Sunday, February 1, 2015

The Super Bowl makes me remember Harry Chapin

Okay, time to start doing this again.

I felt the rumbling of Harry Chapin spinning in his grave as I viewed that Super Bowl ad using his most well-known song, Cat's In the Cradle. I hate that song. But I loved Harry Chapin.

In junior high and high school I had a good friend, Pat, who, like me, had some peculiar and beyond-our-years taste in artists and celebrities. At 13 or 14 she was really into Rod Stewart and Anthony Hopkins. We also, weirdly, had a shared appreciation of Harry Chapin. Harry played the old Stanley Theater in Pittsburgh every year, and we went to see him without fail.

Call his music cheesy, call it schmaltzy -- I won't argue with you in hindsight. But his storytelling was so engaging, and his band was cool and super tight, and he sure knew how to work his audience. And the man did have a gift for poetry when he relaxed and wasn't trying too hard. Those concerts had the happy feel of a family reunion.

His dedication to eradicating hunger is well-known and was honored both in his lifetime and posthumously. His regard for his fans may be less well-known but it touched so many people. After every show, Harry hung around to sign autographs and take photos, but also to liberally share handshakes, hugs, kisses, and conversations.

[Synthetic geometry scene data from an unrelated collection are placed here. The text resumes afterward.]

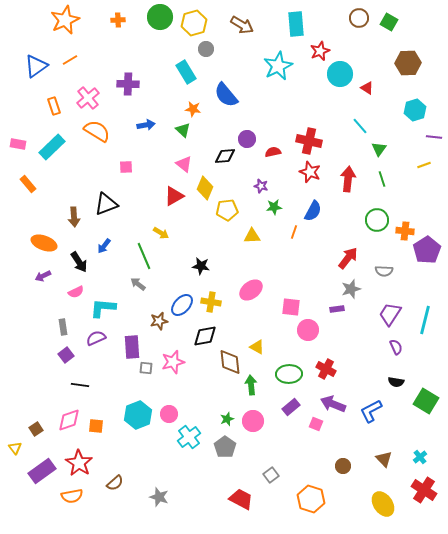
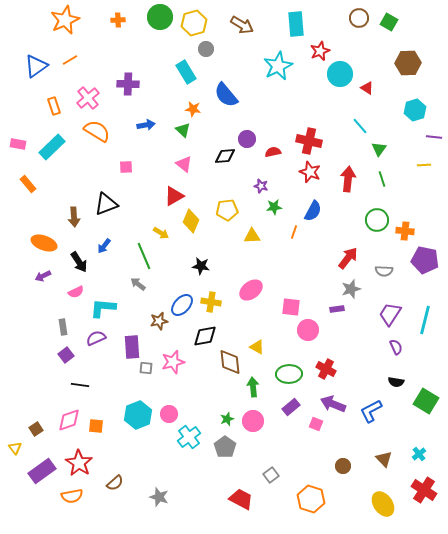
yellow line at (424, 165): rotated 16 degrees clockwise
yellow diamond at (205, 188): moved 14 px left, 33 px down
purple pentagon at (427, 250): moved 2 px left, 10 px down; rotated 28 degrees counterclockwise
green arrow at (251, 385): moved 2 px right, 2 px down
cyan cross at (420, 457): moved 1 px left, 3 px up
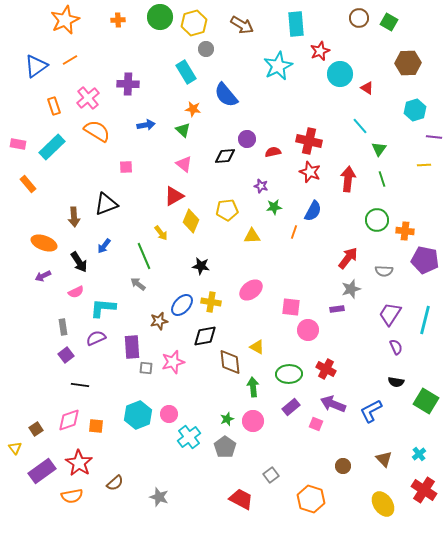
yellow arrow at (161, 233): rotated 21 degrees clockwise
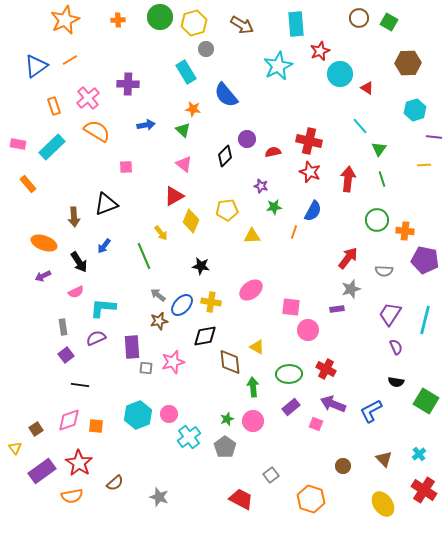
black diamond at (225, 156): rotated 40 degrees counterclockwise
gray arrow at (138, 284): moved 20 px right, 11 px down
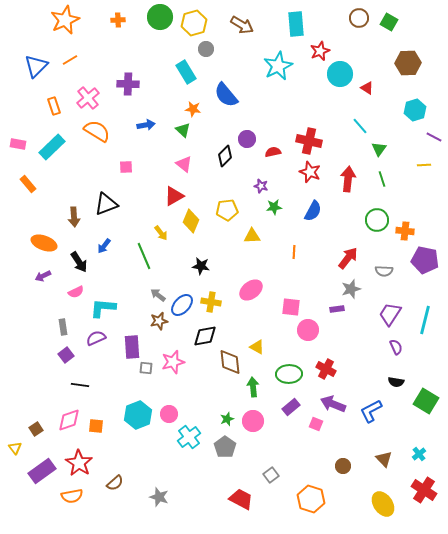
blue triangle at (36, 66): rotated 10 degrees counterclockwise
purple line at (434, 137): rotated 21 degrees clockwise
orange line at (294, 232): moved 20 px down; rotated 16 degrees counterclockwise
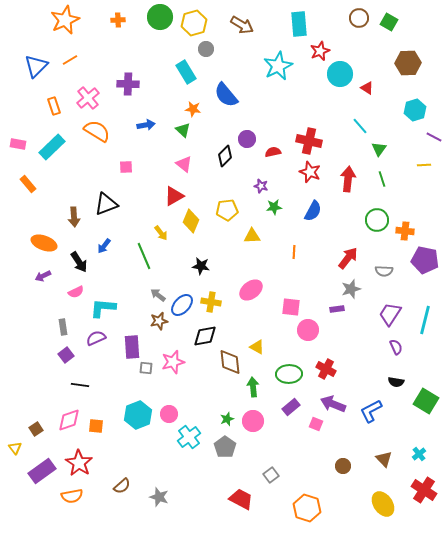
cyan rectangle at (296, 24): moved 3 px right
brown semicircle at (115, 483): moved 7 px right, 3 px down
orange hexagon at (311, 499): moved 4 px left, 9 px down
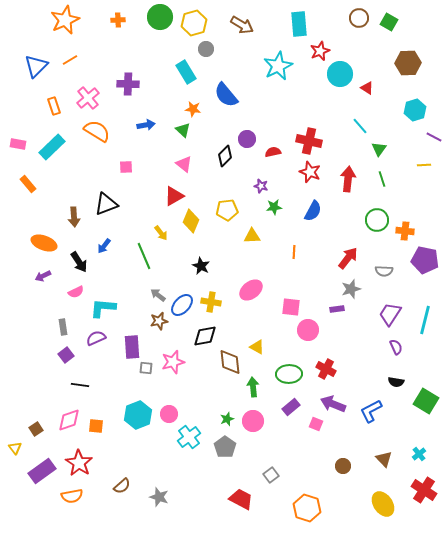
black star at (201, 266): rotated 18 degrees clockwise
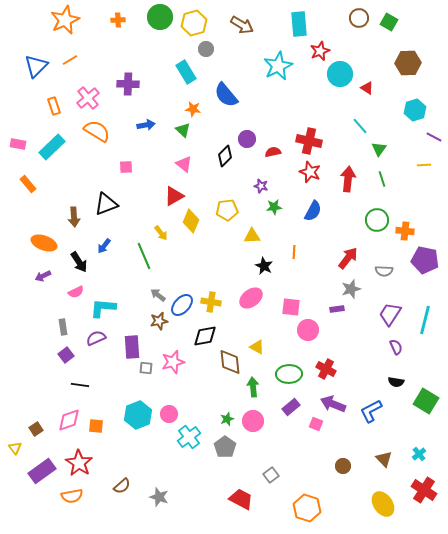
black star at (201, 266): moved 63 px right
pink ellipse at (251, 290): moved 8 px down
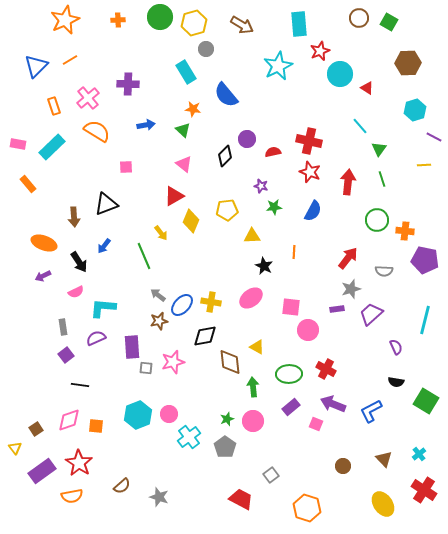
red arrow at (348, 179): moved 3 px down
purple trapezoid at (390, 314): moved 19 px left; rotated 15 degrees clockwise
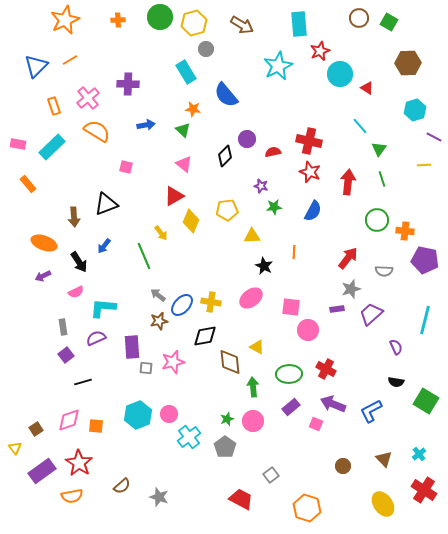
pink square at (126, 167): rotated 16 degrees clockwise
black line at (80, 385): moved 3 px right, 3 px up; rotated 24 degrees counterclockwise
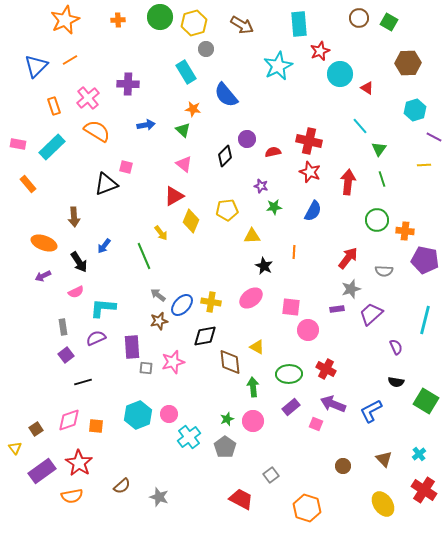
black triangle at (106, 204): moved 20 px up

For an anxious, outsider kid who loved SO MUCH MUSIC SO MUCH and just wanted a peek through a tiny crack in a window into that world, this was -- oh Jebus this was salvation, plain and simple. This was the lightbulb that these stars I heard on the radio, whose records I bought, were actual mammals like me, sometimes sticky and sleepy and burpy, sometimes inspired and superhuman and plugged into the cosmos. A few years later, when I found myself actually working with musicians and singers who I admired/adored/lusted after/revered, or those who I found irritating beyond words and wanted to throttle, it was memories of shaking hands with Harry Chapin -- who always remembered me and Pat, year after year -- that grounded me.